- Problem to solve -
Please write out exactly the lines of the data below from the line holding "Insgesamt ist d" through the line holding "Elle a débuté sa carr", and leave out the rest.

____________________

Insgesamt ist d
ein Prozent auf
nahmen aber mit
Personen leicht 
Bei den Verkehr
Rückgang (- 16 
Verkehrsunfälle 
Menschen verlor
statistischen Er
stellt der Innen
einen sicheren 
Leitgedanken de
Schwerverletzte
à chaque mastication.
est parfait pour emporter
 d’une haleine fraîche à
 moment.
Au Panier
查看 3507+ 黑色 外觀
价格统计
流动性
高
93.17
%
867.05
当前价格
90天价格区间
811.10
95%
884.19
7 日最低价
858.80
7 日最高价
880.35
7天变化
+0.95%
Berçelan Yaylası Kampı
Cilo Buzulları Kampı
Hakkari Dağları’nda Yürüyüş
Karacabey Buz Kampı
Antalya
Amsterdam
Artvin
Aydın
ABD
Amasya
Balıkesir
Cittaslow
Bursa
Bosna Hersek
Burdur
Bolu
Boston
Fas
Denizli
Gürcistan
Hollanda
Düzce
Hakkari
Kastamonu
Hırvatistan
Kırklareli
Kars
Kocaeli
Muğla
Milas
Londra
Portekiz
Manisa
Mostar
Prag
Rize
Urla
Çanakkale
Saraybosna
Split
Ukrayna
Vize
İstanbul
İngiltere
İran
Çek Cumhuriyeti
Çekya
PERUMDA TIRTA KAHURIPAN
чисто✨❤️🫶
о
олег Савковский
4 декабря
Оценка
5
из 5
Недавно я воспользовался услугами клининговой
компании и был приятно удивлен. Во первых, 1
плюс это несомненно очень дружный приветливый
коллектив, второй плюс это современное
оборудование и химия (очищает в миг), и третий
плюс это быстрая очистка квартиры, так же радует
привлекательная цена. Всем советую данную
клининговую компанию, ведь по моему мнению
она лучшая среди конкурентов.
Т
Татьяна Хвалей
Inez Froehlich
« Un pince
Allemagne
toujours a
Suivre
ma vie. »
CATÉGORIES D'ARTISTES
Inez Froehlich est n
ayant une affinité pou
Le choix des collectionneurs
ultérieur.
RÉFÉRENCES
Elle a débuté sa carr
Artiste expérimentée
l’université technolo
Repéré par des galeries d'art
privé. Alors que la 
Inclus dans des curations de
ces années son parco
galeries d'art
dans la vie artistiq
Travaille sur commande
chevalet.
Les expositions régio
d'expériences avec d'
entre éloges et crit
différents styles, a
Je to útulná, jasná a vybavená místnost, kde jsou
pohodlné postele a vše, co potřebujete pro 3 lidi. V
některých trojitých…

____________________

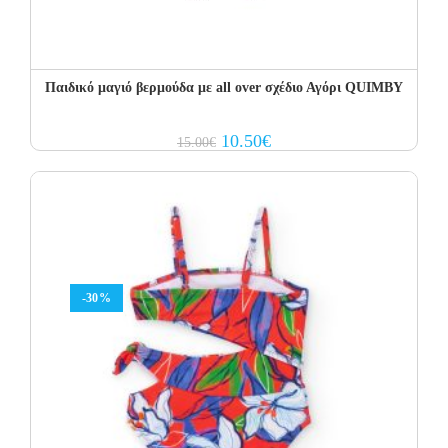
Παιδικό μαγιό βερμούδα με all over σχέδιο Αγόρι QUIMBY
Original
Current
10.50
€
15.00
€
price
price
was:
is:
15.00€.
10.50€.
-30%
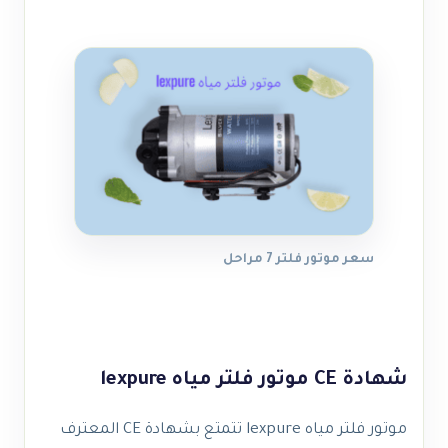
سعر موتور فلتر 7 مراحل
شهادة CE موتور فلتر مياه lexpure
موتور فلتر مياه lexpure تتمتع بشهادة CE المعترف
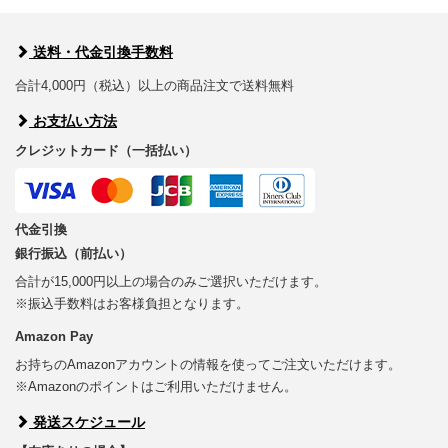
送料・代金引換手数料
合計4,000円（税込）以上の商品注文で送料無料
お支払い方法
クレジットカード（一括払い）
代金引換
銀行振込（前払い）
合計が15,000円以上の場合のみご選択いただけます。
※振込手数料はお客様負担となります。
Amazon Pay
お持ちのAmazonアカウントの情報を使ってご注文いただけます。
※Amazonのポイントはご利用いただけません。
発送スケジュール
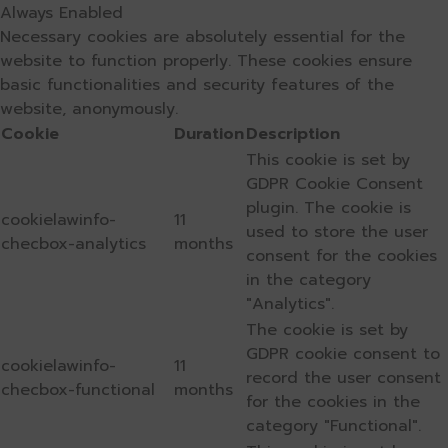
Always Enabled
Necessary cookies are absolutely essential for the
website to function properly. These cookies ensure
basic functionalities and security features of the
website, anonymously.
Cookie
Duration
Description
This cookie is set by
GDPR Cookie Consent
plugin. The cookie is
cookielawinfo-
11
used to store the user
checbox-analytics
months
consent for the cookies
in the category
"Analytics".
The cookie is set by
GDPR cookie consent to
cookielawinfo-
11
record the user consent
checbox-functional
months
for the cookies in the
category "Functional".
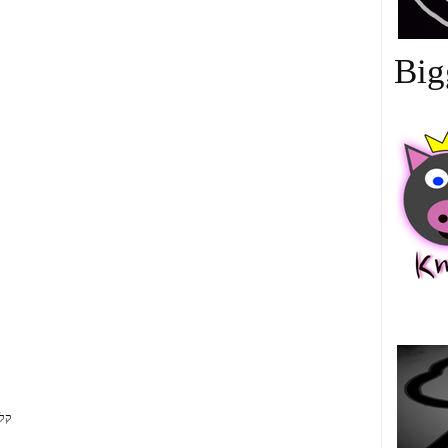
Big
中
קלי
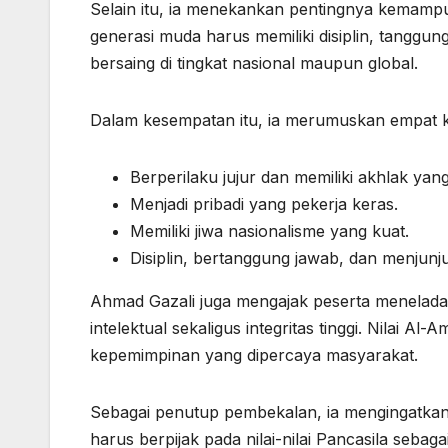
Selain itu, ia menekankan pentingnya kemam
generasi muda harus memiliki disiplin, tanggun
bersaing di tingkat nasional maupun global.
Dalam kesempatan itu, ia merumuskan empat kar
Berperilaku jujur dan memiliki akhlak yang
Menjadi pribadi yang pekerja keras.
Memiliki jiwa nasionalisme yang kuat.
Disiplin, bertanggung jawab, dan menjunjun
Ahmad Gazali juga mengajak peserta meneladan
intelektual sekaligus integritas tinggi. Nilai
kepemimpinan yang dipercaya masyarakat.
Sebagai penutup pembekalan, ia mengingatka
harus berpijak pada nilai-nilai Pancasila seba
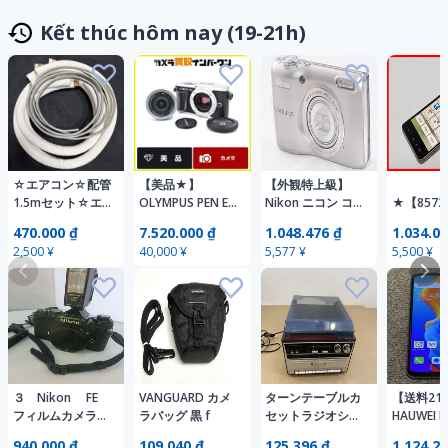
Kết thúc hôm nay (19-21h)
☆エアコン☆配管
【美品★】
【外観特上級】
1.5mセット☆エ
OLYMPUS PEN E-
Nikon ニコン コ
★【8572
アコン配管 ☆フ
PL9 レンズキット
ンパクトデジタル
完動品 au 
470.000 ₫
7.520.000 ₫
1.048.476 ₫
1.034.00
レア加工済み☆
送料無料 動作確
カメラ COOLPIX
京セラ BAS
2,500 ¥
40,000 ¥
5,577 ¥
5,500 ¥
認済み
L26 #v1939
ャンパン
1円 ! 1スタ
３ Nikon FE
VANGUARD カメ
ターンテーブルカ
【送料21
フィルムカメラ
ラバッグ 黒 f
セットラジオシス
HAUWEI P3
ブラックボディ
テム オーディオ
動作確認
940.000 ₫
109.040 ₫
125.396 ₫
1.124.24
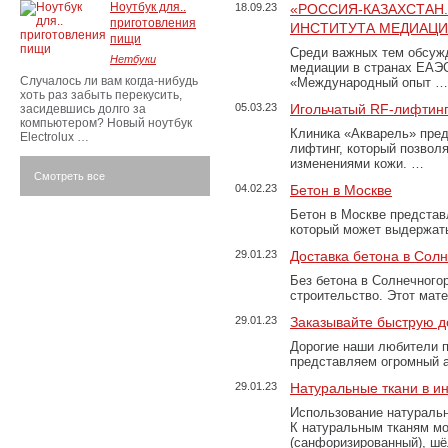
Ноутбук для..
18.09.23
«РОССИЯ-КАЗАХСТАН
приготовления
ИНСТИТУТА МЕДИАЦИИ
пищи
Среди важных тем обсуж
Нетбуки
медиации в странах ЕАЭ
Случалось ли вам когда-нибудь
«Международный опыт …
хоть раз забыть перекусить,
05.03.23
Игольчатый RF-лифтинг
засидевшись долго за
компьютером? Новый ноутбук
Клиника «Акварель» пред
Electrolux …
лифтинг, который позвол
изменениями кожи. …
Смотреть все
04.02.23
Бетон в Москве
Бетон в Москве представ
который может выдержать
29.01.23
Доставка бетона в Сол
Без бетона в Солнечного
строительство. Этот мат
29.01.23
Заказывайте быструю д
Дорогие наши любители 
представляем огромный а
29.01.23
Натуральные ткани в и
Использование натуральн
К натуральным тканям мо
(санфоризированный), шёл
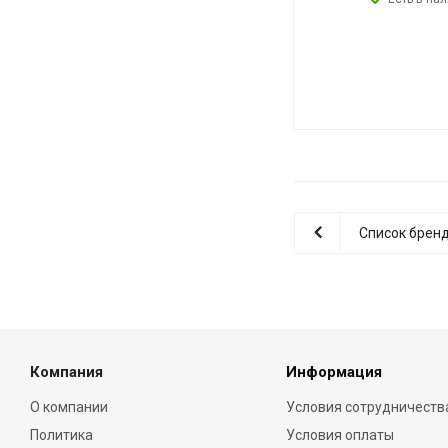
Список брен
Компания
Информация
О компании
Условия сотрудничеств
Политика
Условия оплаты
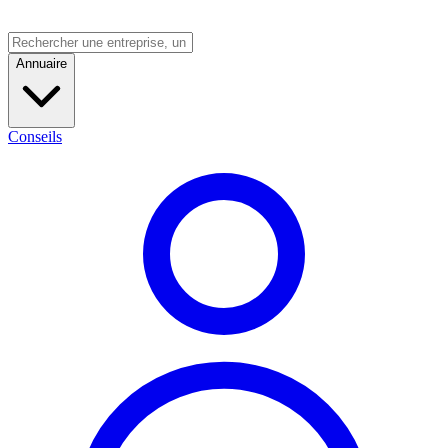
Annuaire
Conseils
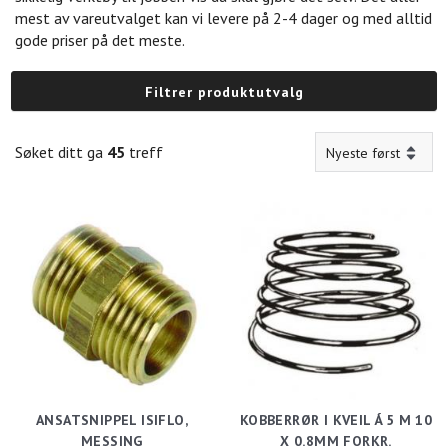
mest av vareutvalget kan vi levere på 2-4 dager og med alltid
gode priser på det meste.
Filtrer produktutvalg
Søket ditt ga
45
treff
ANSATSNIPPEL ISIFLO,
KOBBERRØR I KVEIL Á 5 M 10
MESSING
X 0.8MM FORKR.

____________________

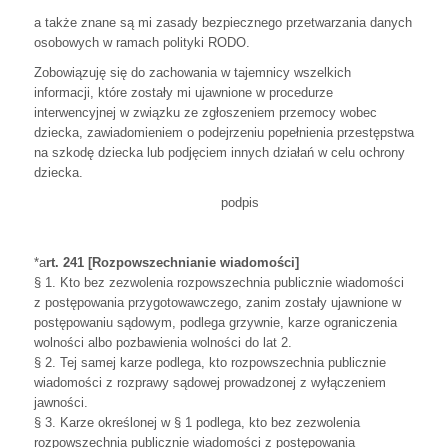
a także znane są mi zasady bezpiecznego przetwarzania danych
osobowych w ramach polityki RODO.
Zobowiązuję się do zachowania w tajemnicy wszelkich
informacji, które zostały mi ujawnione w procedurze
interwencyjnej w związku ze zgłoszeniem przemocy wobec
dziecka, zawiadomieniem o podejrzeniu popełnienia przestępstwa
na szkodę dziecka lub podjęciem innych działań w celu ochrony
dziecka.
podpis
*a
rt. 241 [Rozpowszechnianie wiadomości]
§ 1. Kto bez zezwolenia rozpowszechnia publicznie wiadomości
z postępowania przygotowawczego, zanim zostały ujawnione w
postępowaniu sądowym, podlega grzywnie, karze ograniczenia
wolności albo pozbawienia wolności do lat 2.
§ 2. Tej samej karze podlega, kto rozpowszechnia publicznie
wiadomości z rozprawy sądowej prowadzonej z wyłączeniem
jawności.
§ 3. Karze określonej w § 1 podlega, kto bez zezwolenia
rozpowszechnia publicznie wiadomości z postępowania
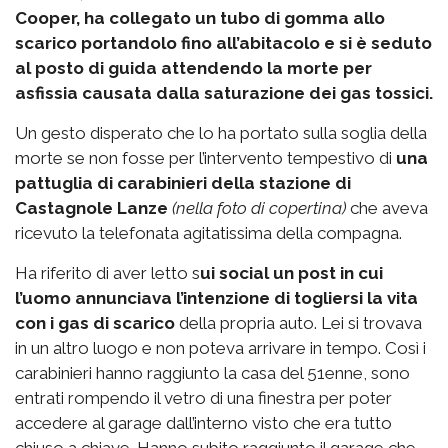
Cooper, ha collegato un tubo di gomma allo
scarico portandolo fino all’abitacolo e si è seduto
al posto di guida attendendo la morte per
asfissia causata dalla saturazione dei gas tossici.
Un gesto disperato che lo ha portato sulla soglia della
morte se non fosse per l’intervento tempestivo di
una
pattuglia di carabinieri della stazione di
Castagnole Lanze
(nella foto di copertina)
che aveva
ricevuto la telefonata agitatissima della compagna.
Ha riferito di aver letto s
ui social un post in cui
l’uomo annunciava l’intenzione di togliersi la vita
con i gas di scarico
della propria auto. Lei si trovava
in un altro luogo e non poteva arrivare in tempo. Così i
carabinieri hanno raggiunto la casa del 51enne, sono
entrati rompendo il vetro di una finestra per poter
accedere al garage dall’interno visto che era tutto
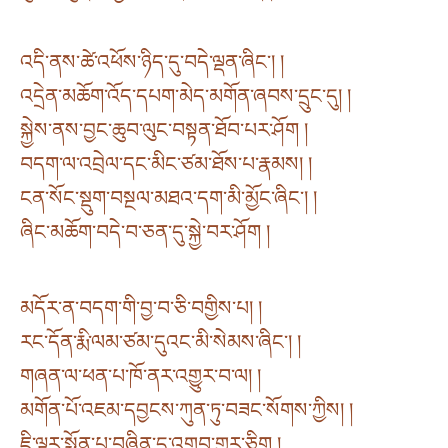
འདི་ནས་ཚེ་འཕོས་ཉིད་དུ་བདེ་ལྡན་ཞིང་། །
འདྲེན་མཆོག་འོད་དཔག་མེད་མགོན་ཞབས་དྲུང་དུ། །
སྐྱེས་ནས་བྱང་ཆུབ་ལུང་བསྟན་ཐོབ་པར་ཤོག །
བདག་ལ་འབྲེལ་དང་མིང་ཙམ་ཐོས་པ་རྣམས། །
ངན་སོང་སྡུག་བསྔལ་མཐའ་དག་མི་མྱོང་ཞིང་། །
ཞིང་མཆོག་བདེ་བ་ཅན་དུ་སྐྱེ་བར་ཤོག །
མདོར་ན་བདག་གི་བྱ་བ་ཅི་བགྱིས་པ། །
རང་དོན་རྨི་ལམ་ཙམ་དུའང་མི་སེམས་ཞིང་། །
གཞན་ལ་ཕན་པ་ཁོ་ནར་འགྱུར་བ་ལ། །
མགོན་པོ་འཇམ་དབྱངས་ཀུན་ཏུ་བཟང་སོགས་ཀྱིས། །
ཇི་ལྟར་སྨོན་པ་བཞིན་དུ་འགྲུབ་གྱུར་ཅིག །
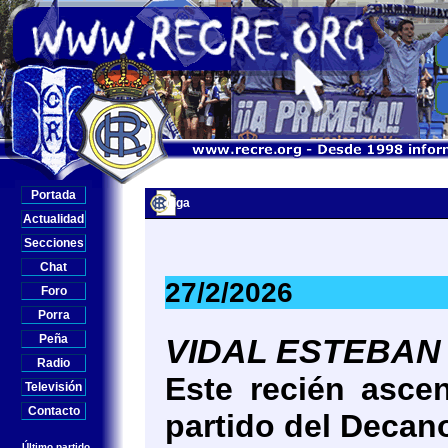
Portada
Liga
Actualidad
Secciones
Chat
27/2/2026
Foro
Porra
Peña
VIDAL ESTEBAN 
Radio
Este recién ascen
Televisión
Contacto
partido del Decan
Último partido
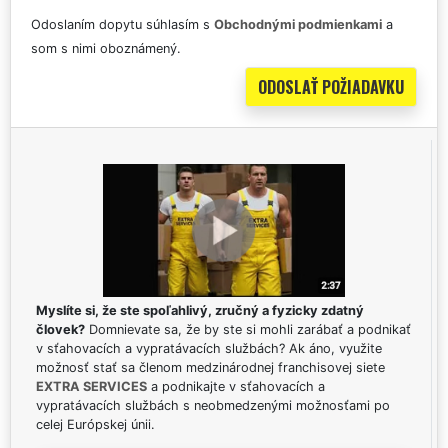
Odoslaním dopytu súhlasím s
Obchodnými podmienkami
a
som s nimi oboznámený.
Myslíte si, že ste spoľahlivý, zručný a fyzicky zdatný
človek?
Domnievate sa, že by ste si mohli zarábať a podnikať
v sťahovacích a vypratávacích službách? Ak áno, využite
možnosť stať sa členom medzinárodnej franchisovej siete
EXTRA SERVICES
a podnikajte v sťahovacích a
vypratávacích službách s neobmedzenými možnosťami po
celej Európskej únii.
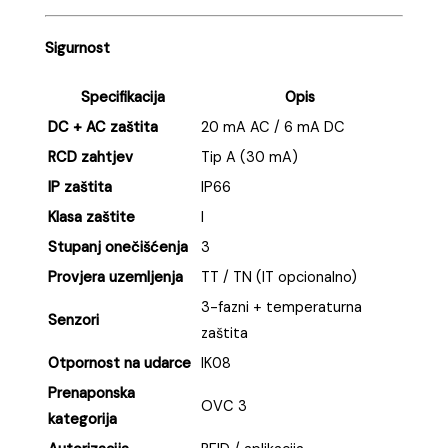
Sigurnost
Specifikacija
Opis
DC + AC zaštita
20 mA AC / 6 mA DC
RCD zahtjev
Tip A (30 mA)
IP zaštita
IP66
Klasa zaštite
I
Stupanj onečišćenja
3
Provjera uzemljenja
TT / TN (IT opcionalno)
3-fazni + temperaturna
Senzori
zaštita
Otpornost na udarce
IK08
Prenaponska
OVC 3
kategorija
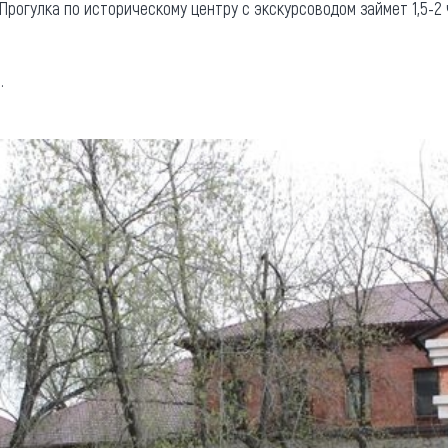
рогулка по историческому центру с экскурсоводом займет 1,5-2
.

____________________

- Answer below -
Insgesamt ist d
ein Prozent auf
nahmen aber mit
Personen leicht 
Bei den Verkehr
Rückgang (- 16 
Verkehrsunfälle 
Menschen verlor
statistischen Er
stellt der Innen
einen sicheren 
Leitgedanken de
Schwerverletzte
à chaque mastication.
est parfait pour emporter
 d’une haleine fraîche à
 moment.
Au Panier
查看 3507+ 黑色 外觀
价格统计
流动性
高
93.17
%
867.05
当前价格
90天价格区间
811.10
95%
884.19
7 日最低价
858.80
7 日最高价
880.35
7天变化
+0.95%
Berçelan Yaylası Kampı
Cilo Buzulları Kampı
Hakkari Dağları’nda Yürüyüş
Karacabey Buz Kampı
Antalya
Amsterdam
Artvin
Aydın
ABD
Amasya
Balıkesir
Cittaslow
Bursa
Bosna Hersek
Burdur
Bolu
Boston
Fas
Denizli
Gürcistan
Hollanda
Düzce
Hakkari
Kastamonu
Hırvatistan
Kırklareli
Kars
Kocaeli
Muğla
Milas
Londra
Portekiz
Manisa
Mostar
Prag
Rize
Urla
Çanakkale
Saraybosna
Split
Ukrayna
Vize
İstanbul
İngiltere
İran
Çek Cumhuriyeti
Çekya
PERUMDA TIRTA KAHURIPAN
чисто✨❤️🫶
о
олег Савковский
4 декабря
Оценка
5
из 5
Недавно я воспользовался услугами клининговой
компании и был приятно удивлен. Во первых, 1
плюс это несомненно очень дружный приветливый
коллектив, второй плюс это современное
оборудование и химия (очищает в миг), и третий
плюс это быстрая очистка квартиры, так же радует
привлекательная цена. Всем советую данную
клининговую компанию, ведь по моему мнению
она лучшая среди конкурентов.
Т
Татьяна Хвалей
Inez Froehlich
« Un pince
Allemagne
toujours a
Suivre
ma vie. »
CATÉGORIES D'ARTISTES
Inez Froehlich est n
ayant une affinité pou
Le choix des collectionneurs
ultérieur.
RÉFÉRENCES
Elle a débuté sa carr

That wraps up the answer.